◆ Task to carry out: What do the entries below say? Restate them word for word.

◆ Supplied material:
--------------------------------
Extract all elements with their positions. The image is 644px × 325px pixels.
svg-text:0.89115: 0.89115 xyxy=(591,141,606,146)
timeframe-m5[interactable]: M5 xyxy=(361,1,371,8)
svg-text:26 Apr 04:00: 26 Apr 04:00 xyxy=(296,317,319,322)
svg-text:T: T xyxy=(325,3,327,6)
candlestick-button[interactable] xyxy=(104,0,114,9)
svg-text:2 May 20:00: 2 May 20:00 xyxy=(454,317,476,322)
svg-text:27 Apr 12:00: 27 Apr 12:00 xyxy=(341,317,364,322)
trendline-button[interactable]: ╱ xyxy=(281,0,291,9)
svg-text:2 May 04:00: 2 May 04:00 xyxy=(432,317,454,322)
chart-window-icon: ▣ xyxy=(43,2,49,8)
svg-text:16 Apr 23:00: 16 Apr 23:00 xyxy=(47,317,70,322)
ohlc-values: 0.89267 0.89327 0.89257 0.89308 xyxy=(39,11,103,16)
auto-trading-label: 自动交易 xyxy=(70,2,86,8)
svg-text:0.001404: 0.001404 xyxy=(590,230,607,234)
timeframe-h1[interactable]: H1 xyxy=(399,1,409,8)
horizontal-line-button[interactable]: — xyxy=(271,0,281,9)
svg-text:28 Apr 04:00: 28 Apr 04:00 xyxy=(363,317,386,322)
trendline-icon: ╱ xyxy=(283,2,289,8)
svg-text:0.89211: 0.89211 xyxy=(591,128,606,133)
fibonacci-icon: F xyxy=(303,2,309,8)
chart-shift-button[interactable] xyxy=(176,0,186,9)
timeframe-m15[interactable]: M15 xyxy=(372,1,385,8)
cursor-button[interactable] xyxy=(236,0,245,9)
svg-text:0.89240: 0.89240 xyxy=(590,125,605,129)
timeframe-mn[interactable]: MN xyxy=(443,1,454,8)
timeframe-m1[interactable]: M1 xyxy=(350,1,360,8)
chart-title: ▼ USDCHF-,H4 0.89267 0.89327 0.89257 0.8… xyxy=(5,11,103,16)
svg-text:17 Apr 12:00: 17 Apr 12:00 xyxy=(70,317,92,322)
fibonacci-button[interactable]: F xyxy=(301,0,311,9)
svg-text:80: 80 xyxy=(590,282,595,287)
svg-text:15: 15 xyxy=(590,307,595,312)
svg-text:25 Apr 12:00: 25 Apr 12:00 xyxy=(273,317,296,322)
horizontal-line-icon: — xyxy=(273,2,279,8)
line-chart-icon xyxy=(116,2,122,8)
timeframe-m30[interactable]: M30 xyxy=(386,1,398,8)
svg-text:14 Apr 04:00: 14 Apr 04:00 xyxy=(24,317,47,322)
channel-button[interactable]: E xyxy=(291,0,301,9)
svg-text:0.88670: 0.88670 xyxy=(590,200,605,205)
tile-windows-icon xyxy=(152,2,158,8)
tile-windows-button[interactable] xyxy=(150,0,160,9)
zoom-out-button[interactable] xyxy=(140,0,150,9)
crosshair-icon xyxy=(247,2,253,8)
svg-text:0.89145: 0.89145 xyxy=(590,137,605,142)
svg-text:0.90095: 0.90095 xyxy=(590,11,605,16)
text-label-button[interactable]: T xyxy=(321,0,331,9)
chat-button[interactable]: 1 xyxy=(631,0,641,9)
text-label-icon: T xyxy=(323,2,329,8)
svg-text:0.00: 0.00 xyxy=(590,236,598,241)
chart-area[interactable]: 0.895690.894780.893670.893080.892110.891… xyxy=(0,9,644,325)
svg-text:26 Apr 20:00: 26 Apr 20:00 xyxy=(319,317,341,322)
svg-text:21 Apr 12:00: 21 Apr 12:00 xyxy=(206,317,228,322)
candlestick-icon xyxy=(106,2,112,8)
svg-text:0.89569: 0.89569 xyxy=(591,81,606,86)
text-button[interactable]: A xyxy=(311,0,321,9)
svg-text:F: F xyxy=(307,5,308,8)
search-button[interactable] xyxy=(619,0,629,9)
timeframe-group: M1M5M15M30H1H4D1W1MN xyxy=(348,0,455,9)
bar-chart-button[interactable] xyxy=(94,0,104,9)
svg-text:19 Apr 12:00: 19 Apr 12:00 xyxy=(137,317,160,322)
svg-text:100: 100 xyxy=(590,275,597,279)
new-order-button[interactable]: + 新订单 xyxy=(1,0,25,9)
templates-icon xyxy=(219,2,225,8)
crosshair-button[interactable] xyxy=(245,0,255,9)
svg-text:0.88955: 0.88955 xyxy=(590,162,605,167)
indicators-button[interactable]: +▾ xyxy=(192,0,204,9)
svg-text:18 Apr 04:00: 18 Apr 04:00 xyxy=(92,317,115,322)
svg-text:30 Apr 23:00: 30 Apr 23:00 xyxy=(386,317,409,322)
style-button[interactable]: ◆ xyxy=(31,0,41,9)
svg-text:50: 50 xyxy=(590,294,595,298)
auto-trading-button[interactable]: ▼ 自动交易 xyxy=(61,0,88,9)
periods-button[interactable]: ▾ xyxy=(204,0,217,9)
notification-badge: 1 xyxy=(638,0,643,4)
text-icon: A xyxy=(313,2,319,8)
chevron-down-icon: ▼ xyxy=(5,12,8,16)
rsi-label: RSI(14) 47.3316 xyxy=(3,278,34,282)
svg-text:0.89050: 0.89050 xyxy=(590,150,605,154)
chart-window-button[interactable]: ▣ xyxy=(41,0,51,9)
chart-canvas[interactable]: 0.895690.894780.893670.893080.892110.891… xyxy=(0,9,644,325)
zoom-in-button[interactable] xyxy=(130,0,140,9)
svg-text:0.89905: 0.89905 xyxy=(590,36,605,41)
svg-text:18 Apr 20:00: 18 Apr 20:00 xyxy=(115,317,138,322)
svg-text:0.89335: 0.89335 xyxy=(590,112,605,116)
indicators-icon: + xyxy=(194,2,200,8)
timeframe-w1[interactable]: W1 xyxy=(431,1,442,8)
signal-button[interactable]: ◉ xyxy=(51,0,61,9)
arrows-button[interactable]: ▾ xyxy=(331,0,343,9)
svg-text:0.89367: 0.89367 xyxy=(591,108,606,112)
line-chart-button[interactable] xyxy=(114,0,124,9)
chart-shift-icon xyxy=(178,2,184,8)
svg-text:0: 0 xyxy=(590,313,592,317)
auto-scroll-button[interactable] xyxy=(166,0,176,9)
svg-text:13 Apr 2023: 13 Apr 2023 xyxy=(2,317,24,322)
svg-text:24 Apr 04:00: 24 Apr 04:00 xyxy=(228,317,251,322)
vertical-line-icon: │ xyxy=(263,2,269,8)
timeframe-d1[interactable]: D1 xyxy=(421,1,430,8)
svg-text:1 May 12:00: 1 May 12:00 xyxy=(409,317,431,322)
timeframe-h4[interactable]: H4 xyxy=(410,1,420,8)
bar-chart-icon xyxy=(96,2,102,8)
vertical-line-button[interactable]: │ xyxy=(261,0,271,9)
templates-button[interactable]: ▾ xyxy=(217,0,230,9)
--------------------------------
◆ Reply to the exercise:
Extract all elements with their positions. The image is 644px × 325px pixels.
svg-text:0.89115: 0.89115 xyxy=(591,141,606,146)
timeframe-m5[interactable]: M5 xyxy=(361,1,371,8)
svg-text:26 Apr 04:00: 26 Apr 04:00 xyxy=(296,317,319,322)
svg-text:T: T xyxy=(325,3,327,6)
candlestick-button[interactable] xyxy=(104,0,114,9)
svg-text:2 May 20:00: 2 May 20:00 xyxy=(454,317,476,322)
svg-text:27 Apr 12:00: 27 Apr 12:00 xyxy=(341,317,364,322)
trendline-button[interactable]: ╱ xyxy=(281,0,291,9)
svg-text:2 May 04:00: 2 May 04:00 xyxy=(432,317,454,322)
chart-window-icon: ▣ xyxy=(43,2,49,8)
svg-text:16 Apr 23:00: 16 Apr 23:00 xyxy=(47,317,70,322)
ohlc-values: 0.89267 0.89327 0.89257 0.89308 xyxy=(39,11,103,16)
auto-trading-label: 自动交易 xyxy=(70,2,86,8)
svg-text:0.001404: 0.001404 xyxy=(590,230,607,234)
timeframe-h1[interactable]: H1 xyxy=(399,1,409,8)
horizontal-line-button[interactable]: — xyxy=(271,0,281,9)
svg-text:28 Apr 04:00: 28 Apr 04:00 xyxy=(363,317,386,322)
trendline-icon: ╱ xyxy=(283,2,289,8)
svg-text:0.89211: 0.89211 xyxy=(591,128,606,133)
fibonacci-icon: F xyxy=(303,2,309,8)
chart-shift-button[interactable] xyxy=(176,0,186,9)
timeframe-m15[interactable]: M15 xyxy=(372,1,385,8)
cursor-button[interactable] xyxy=(236,0,245,9)
svg-text:0.89240: 0.89240 xyxy=(590,125,605,129)
timeframe-mn[interactable]: MN xyxy=(443,1,454,8)
timeframe-m1[interactable]: M1 xyxy=(350,1,360,8)
chart-title: ▼ USDCHF-,H4 0.89267 0.89327 0.89257 0.8… xyxy=(5,11,103,16)
svg-text:17 Apr 12:00: 17 Apr 12:00 xyxy=(70,317,92,322)
fibonacci-button[interactable]: F xyxy=(301,0,311,9)
svg-text:80: 80 xyxy=(590,282,595,287)
svg-text:15: 15 xyxy=(590,307,595,312)
svg-text:25 Apr 12:00: 25 Apr 12:00 xyxy=(273,317,296,322)
horizontal-line-icon: — xyxy=(273,2,279,8)
line-chart-icon xyxy=(116,2,122,8)
timeframe-m30[interactable]: M30 xyxy=(386,1,398,8)
svg-text:14 Apr 04:00: 14 Apr 04:00 xyxy=(24,317,47,322)
channel-button[interactable]: E xyxy=(291,0,301,9)
svg-text:0.88670: 0.88670 xyxy=(590,200,605,205)
tile-windows-icon xyxy=(152,2,158,8)
tile-windows-button[interactable] xyxy=(150,0,160,9)
zoom-out-button[interactable] xyxy=(140,0,150,9)
crosshair-icon xyxy=(247,2,253,8)
svg-text:0.89145: 0.89145 xyxy=(590,137,605,142)
svg-text:0.90095: 0.90095 xyxy=(590,11,605,16)
text-label-button[interactable]: T xyxy=(321,0,331,9)
chat-button[interactable]: 1 xyxy=(631,0,641,9)
text-label-icon: T xyxy=(323,2,329,8)
svg-text:0.00: 0.00 xyxy=(590,236,598,241)
chart-area[interactable]: 0.895690.894780.893670.893080.892110.891… xyxy=(0,9,644,325)
svg-text:26 Apr 20:00: 26 Apr 20:00 xyxy=(319,317,341,322)
svg-text:21 Apr 12:00: 21 Apr 12:00 xyxy=(206,317,228,322)
candlestick-icon xyxy=(106,2,112,8)
svg-text:0.89569: 0.89569 xyxy=(591,81,606,86)
text-button[interactable]: A xyxy=(311,0,321,9)
svg-text:F: F xyxy=(307,5,308,8)
search-button[interactable] xyxy=(619,0,629,9)
timeframe-group: M1M5M15M30H1H4D1W1MN xyxy=(348,0,455,9)
bar-chart-button[interactable] xyxy=(94,0,104,9)
svg-text:19 Apr 12:00: 19 Apr 12:00 xyxy=(137,317,160,322)
svg-text:100: 100 xyxy=(590,275,597,279)
new-order-button[interactable]: + 新订单 xyxy=(1,0,25,9)
templates-icon xyxy=(219,2,225,8)
crosshair-button[interactable] xyxy=(245,0,255,9)
svg-text:0.88955: 0.88955 xyxy=(590,162,605,167)
indicators-button[interactable]: +▾ xyxy=(192,0,204,9)
svg-text:18 Apr 04:00: 18 Apr 04:00 xyxy=(92,317,115,322)
svg-text:30 Apr 23:00: 30 Apr 23:00 xyxy=(386,317,409,322)
style-button[interactable]: ◆ xyxy=(31,0,41,9)
svg-text:50: 50 xyxy=(590,294,595,298)
auto-trading-button[interactable]: ▼ 自动交易 xyxy=(61,0,88,9)
periods-button[interactable]: ▾ xyxy=(204,0,217,9)
notification-badge: 1 xyxy=(638,0,643,4)
text-icon: A xyxy=(313,2,319,8)
chevron-down-icon: ▼ xyxy=(5,12,8,16)
rsi-label: RSI(14) 47.3316 xyxy=(3,278,34,282)
svg-text:0.89050: 0.89050 xyxy=(590,150,605,154)
chart-window-button[interactable]: ▣ xyxy=(41,0,51,9)
chart-canvas[interactable]: 0.895690.894780.893670.893080.892110.891… xyxy=(0,9,644,325)
zoom-in-button[interactable] xyxy=(130,0,140,9)
svg-text:0.89905: 0.89905 xyxy=(590,36,605,41)
svg-text:18 Apr 20:00: 18 Apr 20:00 xyxy=(115,317,138,322)
svg-text:0.89335: 0.89335 xyxy=(590,112,605,116)
indicators-icon: + xyxy=(194,2,200,8)
timeframe-w1[interactable]: W1 xyxy=(431,1,442,8)
signal-button[interactable]: ◉ xyxy=(51,0,61,9)
arrows-button[interactable]: ▾ xyxy=(331,0,343,9)
svg-text:0.89367: 0.89367 xyxy=(591,108,606,112)
line-chart-button[interactable] xyxy=(114,0,124,9)
chart-shift-icon xyxy=(178,2,184,8)
svg-text:0: 0 xyxy=(590,313,592,317)
auto-scroll-button[interactable] xyxy=(166,0,176,9)
svg-text:13 Apr 2023: 13 Apr 2023 xyxy=(2,317,24,322)
svg-text:24 Apr 04:00: 24 Apr 04:00 xyxy=(228,317,251,322)
vertical-line-icon: │ xyxy=(263,2,269,8)
timeframe-d1[interactable]: D1 xyxy=(421,1,430,8)
svg-text:1 May 12:00: 1 May 12:00 xyxy=(409,317,431,322)
timeframe-h4[interactable]: H4 xyxy=(410,1,420,8)
bar-chart-icon xyxy=(96,2,102,8)
vertical-line-button[interactable]: │ xyxy=(261,0,271,9)
templates-button[interactable]: ▾ xyxy=(217,0,230,9)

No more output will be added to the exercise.